Ia mengulangi latihan ini setiap malam selama kira-kira sepuluh hari. Pasca masuk ke kondisi mengantuk, ia menegaskan dengan lambat, tanpa suara, di dalam hati, dengan penuh perasaan “telah selesai di dalam perintah Ilahi,” berulang kali sampai ia merasakan kedamaian batin dan ikhlas. Lalu, ia pun jatuh tertidur dalam keadaan rileks.
Pada pagi kesebelas, pengacaranya menelpon dan mengatakan bahwa pengacara pihak lawan berniat menyudahi masalah itu. Kesepakatan harmonis dicapai, alhasil segala tuntutan hukum dibatalkan (halaman 15).
Tiada gading yang tak retak, begitupula buku ini. Karena latar belakang penulis sebagai pendeta Kristen, maka banyak kutipan ayat-ayat dari Alkitab. Alangkah lebih baik jika ada juga petikan ayat dari tradisi keagamaan dan aliran kepercayaan lainnya.
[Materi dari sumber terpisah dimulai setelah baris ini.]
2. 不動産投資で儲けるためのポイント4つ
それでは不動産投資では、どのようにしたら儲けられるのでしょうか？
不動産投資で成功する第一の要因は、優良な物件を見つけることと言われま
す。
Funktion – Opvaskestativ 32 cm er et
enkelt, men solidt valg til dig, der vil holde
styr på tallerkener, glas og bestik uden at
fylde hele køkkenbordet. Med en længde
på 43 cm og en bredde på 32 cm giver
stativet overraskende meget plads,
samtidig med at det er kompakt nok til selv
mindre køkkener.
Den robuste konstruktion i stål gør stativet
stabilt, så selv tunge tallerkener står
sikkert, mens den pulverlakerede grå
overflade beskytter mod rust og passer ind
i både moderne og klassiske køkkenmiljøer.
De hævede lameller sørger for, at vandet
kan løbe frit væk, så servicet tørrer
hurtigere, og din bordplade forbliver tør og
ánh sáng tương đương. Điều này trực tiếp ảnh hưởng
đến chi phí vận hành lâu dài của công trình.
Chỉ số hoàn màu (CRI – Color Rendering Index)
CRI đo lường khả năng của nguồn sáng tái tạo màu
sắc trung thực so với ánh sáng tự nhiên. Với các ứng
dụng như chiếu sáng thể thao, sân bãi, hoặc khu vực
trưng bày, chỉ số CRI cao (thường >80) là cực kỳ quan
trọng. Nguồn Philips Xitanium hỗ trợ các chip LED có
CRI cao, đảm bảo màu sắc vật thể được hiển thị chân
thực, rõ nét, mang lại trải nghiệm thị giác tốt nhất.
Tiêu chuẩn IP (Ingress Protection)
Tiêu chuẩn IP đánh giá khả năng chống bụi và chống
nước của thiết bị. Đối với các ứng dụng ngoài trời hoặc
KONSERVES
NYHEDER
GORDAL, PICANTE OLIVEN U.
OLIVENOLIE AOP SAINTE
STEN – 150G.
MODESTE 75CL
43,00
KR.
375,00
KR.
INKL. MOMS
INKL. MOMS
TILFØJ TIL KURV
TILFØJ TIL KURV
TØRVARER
Sehingga buku ini lebih bernuansa multikultural.
Terlepas dari kelemahan minor tersebut, “Terapi Doa” mengandung nilai-nilai keutamaan adiluhung. Layak dijadikan referensi bagi siapa saja yang masih percaya pada kekuatan doa. Menyitir petuah para bijak, berdoalah sebelum kamu didoakan. Selamat membaca!